Magnetic Dirichlet Laplacian in curved waveguides
Diana Barseghyan, Swanhild Bernstein, Baruch Schneider, Martha Lina Zimmermann
TL;DR
The paper studies the magnetic Dirichlet Laplacian on a curved planar waveguide and shows that, when the magnetic field vanishes at infinity, the essential spectrum remains stable and, for small magnetic strength, the discrete spectrum below $\frac{\pi^2}{d^2}$ is absent. This is achieved by transforming the curved strip to a straight domain via a unitary map, deriving a lower bound on the quadratic form through a perturbative decomposition, and employing a Hardy-type inequality to control curvature-induced perturbations.

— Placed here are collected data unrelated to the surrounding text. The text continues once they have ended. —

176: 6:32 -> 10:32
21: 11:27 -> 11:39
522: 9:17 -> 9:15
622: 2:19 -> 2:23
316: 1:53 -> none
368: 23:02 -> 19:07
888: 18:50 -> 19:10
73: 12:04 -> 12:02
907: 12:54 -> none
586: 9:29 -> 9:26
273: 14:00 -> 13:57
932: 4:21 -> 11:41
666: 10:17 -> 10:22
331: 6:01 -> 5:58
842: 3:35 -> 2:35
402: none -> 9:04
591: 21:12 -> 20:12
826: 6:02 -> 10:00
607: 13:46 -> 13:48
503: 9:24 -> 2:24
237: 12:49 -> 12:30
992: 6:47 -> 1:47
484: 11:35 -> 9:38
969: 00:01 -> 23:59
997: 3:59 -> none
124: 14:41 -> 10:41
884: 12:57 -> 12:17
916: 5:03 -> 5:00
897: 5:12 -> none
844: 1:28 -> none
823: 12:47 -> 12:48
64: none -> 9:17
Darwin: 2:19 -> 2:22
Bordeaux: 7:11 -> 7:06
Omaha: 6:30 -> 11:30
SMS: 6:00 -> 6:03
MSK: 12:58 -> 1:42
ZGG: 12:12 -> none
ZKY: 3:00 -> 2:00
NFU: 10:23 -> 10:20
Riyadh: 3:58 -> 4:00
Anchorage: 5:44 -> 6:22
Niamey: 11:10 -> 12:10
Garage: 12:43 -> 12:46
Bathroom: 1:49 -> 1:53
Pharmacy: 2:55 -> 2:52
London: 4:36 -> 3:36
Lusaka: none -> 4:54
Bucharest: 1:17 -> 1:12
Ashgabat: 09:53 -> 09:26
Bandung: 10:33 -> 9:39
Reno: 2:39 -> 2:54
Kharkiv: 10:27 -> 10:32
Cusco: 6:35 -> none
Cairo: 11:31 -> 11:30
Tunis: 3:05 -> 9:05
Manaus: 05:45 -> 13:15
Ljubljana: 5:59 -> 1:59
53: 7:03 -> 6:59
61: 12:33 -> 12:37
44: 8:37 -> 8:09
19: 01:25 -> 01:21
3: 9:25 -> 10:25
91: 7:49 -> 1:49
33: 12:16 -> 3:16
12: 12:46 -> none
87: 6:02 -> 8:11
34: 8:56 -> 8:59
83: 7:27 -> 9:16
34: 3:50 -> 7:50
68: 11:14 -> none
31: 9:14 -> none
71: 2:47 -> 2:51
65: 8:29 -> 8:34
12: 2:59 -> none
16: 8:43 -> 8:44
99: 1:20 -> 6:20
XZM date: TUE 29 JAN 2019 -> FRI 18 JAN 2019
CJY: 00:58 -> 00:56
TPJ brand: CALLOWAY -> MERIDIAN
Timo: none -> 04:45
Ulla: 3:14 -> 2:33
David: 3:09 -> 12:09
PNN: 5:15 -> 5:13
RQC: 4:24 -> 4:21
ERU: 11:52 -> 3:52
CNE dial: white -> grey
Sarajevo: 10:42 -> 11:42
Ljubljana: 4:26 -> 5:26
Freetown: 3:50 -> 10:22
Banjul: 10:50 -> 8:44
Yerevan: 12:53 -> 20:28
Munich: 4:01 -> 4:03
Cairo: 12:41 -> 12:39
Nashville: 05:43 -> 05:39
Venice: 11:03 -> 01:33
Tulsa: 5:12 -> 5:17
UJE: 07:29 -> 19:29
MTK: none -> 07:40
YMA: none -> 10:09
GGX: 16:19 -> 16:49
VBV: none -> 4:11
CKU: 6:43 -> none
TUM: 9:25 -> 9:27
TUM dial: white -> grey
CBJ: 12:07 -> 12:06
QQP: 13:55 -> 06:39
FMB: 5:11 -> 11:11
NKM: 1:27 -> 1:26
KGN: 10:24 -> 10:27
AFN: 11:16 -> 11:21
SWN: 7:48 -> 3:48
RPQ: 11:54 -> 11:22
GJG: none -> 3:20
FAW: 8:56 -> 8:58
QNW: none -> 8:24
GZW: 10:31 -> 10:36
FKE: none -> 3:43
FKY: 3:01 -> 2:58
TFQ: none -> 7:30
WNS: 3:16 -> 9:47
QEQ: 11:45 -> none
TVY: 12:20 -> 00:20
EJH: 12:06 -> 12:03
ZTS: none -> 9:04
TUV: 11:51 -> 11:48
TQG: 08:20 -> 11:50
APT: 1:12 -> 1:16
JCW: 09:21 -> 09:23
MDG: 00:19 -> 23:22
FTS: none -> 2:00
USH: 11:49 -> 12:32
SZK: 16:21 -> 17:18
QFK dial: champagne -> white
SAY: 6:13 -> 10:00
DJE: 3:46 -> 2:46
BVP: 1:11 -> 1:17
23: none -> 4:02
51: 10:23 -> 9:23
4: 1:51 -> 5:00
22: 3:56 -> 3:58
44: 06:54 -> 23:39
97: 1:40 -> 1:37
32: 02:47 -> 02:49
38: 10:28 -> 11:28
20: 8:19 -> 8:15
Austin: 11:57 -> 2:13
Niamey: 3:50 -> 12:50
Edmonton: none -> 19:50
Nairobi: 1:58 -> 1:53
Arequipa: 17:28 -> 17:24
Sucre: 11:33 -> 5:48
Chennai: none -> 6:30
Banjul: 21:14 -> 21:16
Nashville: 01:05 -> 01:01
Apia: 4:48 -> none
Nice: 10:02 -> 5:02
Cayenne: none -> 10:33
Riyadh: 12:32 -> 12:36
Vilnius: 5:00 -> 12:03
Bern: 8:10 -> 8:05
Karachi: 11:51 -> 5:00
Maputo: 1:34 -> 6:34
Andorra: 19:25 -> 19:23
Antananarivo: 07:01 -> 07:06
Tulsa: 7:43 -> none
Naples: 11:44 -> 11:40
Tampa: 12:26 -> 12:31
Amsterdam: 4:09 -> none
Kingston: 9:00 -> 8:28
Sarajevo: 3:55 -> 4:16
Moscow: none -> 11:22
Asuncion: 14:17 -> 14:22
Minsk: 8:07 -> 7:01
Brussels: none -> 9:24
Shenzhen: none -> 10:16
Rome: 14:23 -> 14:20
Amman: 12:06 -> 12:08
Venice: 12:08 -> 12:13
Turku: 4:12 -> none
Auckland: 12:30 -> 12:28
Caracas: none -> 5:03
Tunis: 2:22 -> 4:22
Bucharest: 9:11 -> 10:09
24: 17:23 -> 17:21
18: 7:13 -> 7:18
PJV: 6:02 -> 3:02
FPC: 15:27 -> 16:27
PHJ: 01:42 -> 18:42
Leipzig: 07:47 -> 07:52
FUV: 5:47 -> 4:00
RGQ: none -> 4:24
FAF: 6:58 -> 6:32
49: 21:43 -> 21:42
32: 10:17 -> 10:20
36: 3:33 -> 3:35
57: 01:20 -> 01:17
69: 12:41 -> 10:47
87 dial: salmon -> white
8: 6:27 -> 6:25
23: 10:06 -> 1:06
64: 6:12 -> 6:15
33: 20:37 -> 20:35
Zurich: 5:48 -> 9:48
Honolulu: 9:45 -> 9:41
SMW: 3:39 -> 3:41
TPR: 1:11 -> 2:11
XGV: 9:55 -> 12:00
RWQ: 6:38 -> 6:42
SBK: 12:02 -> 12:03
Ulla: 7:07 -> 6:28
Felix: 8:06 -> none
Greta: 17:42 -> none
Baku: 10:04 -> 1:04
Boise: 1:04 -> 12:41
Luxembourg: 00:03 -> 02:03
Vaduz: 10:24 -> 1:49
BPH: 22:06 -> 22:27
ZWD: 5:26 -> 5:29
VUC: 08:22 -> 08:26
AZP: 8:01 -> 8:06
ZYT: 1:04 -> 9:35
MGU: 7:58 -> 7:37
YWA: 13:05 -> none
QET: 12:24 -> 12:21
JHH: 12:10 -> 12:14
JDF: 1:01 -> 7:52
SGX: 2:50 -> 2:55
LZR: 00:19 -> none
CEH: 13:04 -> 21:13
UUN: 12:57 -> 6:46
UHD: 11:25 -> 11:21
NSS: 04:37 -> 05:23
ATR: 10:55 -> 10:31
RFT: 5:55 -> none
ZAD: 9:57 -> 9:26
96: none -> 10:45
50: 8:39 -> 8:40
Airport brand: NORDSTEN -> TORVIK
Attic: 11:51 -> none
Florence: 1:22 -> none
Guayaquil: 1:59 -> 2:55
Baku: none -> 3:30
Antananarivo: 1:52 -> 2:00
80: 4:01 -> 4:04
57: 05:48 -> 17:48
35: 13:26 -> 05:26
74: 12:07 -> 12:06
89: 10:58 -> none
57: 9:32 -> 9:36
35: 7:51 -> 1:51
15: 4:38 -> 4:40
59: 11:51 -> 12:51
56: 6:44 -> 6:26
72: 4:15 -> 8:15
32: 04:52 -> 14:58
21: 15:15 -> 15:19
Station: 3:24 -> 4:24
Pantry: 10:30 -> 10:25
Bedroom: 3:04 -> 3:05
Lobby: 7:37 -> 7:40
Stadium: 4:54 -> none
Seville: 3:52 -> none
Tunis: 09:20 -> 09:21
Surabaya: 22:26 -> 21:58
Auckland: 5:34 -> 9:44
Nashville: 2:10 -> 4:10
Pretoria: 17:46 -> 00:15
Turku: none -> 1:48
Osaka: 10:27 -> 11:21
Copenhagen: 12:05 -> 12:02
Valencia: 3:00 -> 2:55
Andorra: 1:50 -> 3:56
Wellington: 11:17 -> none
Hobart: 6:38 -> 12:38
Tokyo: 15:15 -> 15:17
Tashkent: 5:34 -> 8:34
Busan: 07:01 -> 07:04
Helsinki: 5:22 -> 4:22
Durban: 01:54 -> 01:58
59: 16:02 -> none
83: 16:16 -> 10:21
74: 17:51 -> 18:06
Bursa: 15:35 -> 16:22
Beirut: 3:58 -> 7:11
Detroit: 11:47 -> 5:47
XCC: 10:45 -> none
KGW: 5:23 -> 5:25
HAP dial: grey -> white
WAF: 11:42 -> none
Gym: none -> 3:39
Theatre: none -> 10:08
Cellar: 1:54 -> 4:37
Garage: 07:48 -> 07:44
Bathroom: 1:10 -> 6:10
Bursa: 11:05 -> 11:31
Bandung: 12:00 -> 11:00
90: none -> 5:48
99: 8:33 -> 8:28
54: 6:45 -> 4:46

A Weyl sequence constructed on the straight strip demonstrates the inclusion of $[\frac{\pi^2}{d^2},\infty)$ in the essential spectrum under decay assumptions on the magnetic potential. The results generalize previous local perturbation findings to non-local deformations and highlight the magnetic field's ability to suppress geometry-induced bound states, with potential implications for quantum waveguide design. All mathematical notation is contained within $...$ delimiters to ensure precise formalism and applicability in analytical and computational contexts.
Abstract
For a two-dimensional curved waveguide, it is well known that the spectrum of the Dirichlet Laplacian is unstable. Any perturbation of the straight strip produces eigenvalues below the essential spectrum. In this paper, a magnetic field is added. We explicitly prove that the spectrum of the magnetic Laplacian is stable under small but non-local deformations of the waveguide.